The recall affects nearly a million Fisher-Price toys sold for $5 to $40 across the U.S. from May to August 2007. The toys included popular Sesame Street and Dora the Explorer characters. All of the toys were made in China.
Prolonged mouthing of the toys, for hours at a time over several days, could give kids a significant lead exposure. Chewing the toys could increase the exposure. Simply touching the toys is not a problem, as lead cannot be absorbed through the skin.
If parents don't get rid of the toys, the problem increases as the paint on the toys ages and comes off more easily. Do not burn the toys, as lead fumes can be inhaled.
"Parents need to know it is not an acute problem if a kid just touches and plays with one of these toys," John Benitez, MD, director of the Lawrence Poison and Drug Information Center at the University of Rochester, N.Y., tells WebMD. "But if a child sits and chews on the toy for weeks and months and absorbs the lead from the paint, that becomes a risk."
That is also the opinion of Robert J. Geller, MD, medical director of the Georgia Poison Center, chief of pediatrics at Atlanta's Grady Health System, and associate professor of pediatrics at Emory University School of Medicine.
"If the child is playing with the toy, not chewing on it or sucking on it, it is not a danger," Geller tells WebMD. "The risk is the paint being eaten in some way, or creating dust from the toy as from sanding it. Just scraping the toy along the sidewalk is not an issue."
Lead poisoning occurs when toxic levels of lead build up in the body. Because the body is slow to get rid of lead, the poisonous metal can build up in the body with repeated exposures over time.
"For most American children, their lead level is far below the level that causes rapid onset of symptoms," Geller says. "The average American child's lead blood level is a 2 or a 3, and the level of acute effects is around 50."

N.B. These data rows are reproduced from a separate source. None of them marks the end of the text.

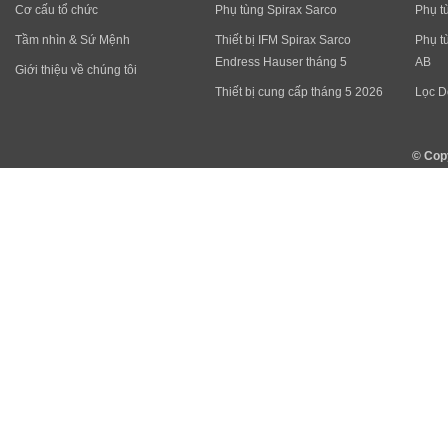
Cơ cấu tổ chức
Phụ tùng Spirax Sarco
Phụ t
Tầm nhìn & Sứ Mệnh
Thiết bị IFM Spirax Sarco
Phụ t
Endress Hauser tháng 5
AB
Giới thiệu về chúng tôi
Thiết bị cung cấp tháng 5 2026
Lọc D
© Cop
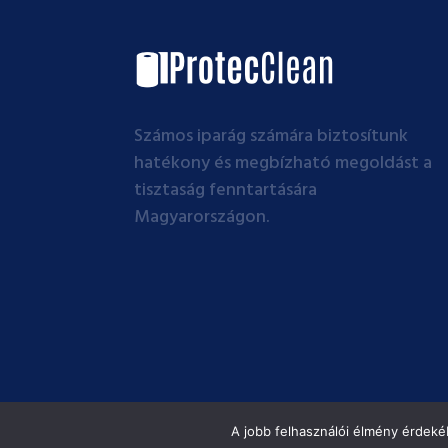
Számos iparág számára biztosítunk
hatékony és megbízható megoldást a
tisztaság fenntartására
Magyarországon.
Minden jog fentartva @ PROTEC CLEAN Kft.
A jobb felhasználói élmény érdekéb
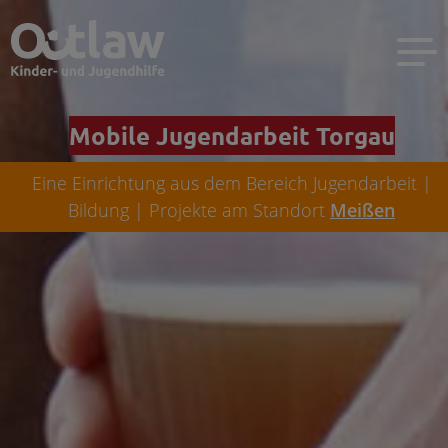
Mobile Jugendarbeit Torgau
Eine Einrichtung aus dem Bereich Jugendarbeit |
Bildung | Projekte am Standort
Meißen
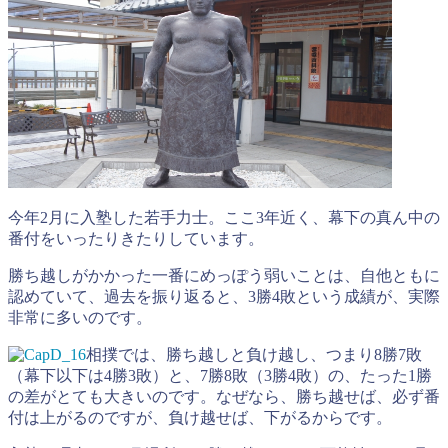
今年2月に入塾した若手力士。ここ3年近く、幕下の真ん中の
番付をいったりきたりしています。
勝ち越しがかかった一番にめっぽう弱いことは、自他ともに
認めていて、過去を振り返ると、3勝4敗という成績が、実際
非常に多いのです。
相撲では、勝ち越しと負け越し、つまり8勝7敗
（幕下以下は4勝3敗）と、7勝8敗（3勝4敗）の、たった1勝
の差がとても大きいのです。なぜなら、勝ち越せば、必ず番
付は上がるのですが、負け越せば、下がるからです。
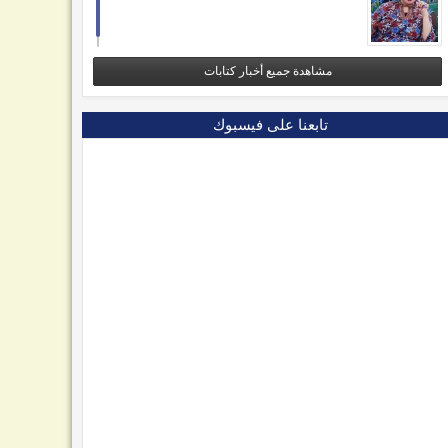
مشاهدة جميع أخبار كتابات
تابعنا على فيسبوك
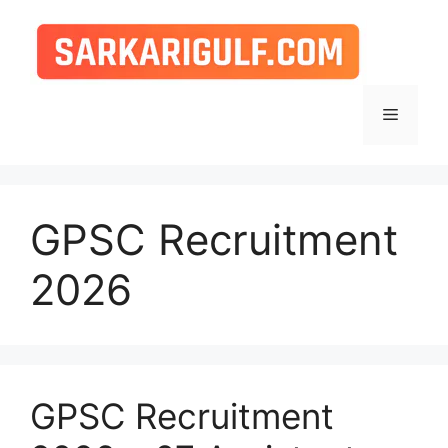
Skip
to
content
Menu
GPSC Recruitment
2026
GPSC Recruitment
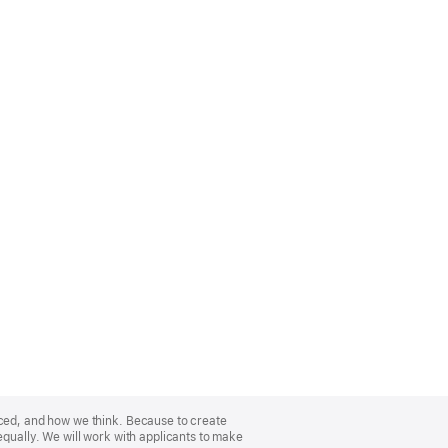
nced, and how we think. Because to create
equally. We will work with applicants to make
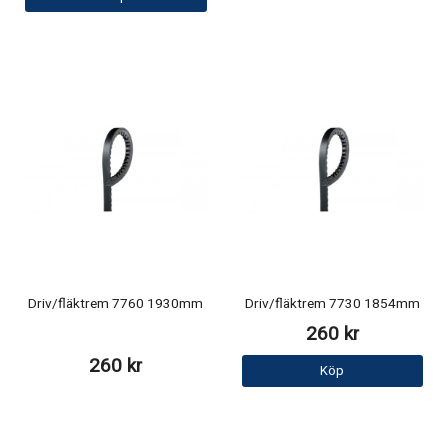
Driv/fläktrem 7760 1930mm
Driv/fläktrem 7730 1854mm
260 kr
260 kr
Köp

Geller and Benitez say children who ingest dangerous levels of lead don't usually show symptoms right away. Over time, a child with high lead levels may complain of tiredness and bellyache. Eventually, school performance declines.

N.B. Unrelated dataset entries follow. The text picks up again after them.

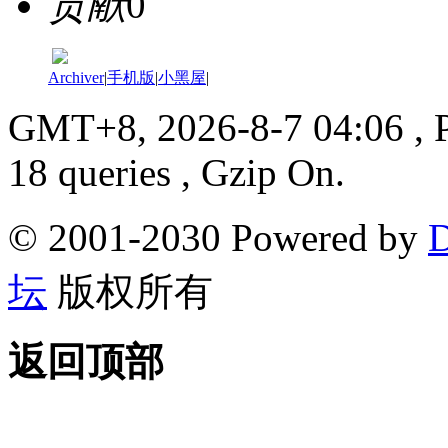
贡献
0
Archiver
|
手机版
|
小黑屋
|
GMT+8, 2026-8-7 04:06
, 
18 queries , Gzip On.
© 2001-2030 Powered by
D
坛
版权所有
返回顶部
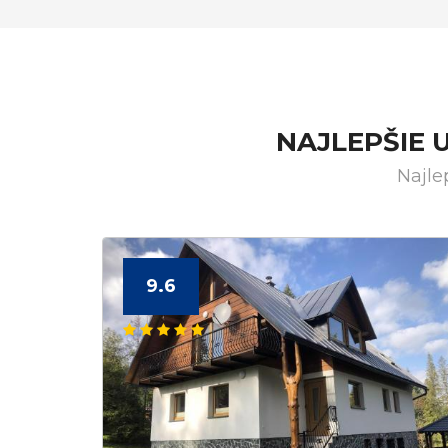
NAJLEPŠIE 
Najle
9.6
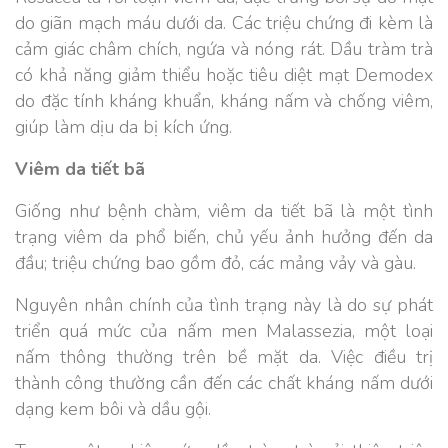
do giãn mạch máu dưới da. Các triệu chứng đi kèm là
cảm giác châm chích, ngứa và nóng rát. Dầu tràm trà
có khả năng giảm thiểu hoặc tiêu diệt mạt Demodex
do đặc tính kháng khuẩn, kháng nấm và chống viêm,
giúp làm dịu da bị kích ứng.
Viêm da tiết bã
Giống như bệnh chàm, viêm da tiết bã là một tình
trạng viêm da phổ biến, chủ yếu ảnh hưởng đến da
đầu; triệu chứng bao gồm đỏ, các mảng vảy và gàu.
Nguyên nhân chính của tình trạng này là do sự phát
triển quá mức của nấm men Malassezia, một loại
nấm thông thường trên bề mặt da. Việc điều trị
thành công thường cần đến các chất kháng nấm dưới
dạng kem bôi và dầu gội.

Parents worried about whether their child has a high lead level can get a simple, inexpensive blood test from their pediatrician. Test results usually come back within two days, Geller says.
"The reason for concern is there is no good level of lead in the body," Geller says. "Over the long term, persisting lead levels contribute to worse school performance. So we want to eliminate all the sources of lead exposure we can."
Parents should act immediately to return the toys. Fisher-Price is offering a voucher for a safe replacement toy of the same value.